Data extracts ▸
####################

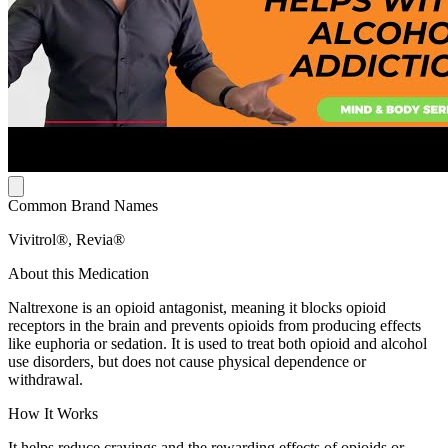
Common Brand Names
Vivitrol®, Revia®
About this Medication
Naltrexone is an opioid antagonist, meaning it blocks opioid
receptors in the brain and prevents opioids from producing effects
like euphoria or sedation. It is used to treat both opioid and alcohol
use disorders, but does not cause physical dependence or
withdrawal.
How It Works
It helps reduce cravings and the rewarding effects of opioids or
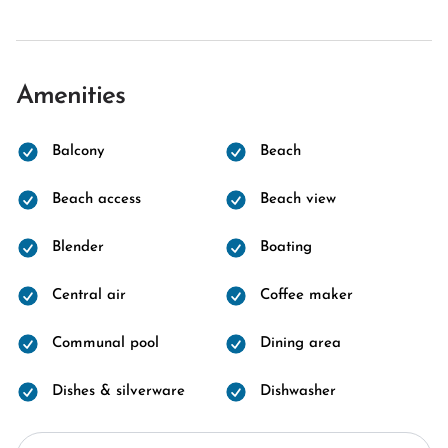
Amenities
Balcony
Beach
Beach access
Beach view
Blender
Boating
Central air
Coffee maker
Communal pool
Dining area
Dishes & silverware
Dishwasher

####################

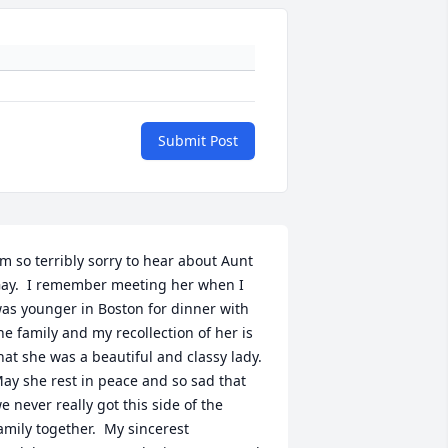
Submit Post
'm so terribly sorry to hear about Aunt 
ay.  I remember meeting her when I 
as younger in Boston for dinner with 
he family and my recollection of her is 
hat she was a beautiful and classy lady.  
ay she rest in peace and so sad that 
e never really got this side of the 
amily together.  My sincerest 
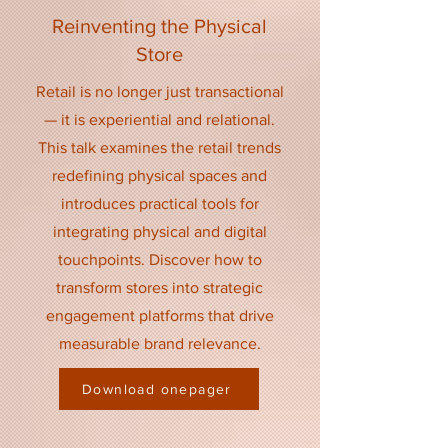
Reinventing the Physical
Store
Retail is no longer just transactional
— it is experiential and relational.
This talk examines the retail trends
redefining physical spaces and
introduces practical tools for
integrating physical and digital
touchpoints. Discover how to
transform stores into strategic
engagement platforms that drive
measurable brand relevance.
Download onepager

####################

Task objective ▸
Only a number is wanted here: the count of lines above that contain the word "effects".

Reply ▸
2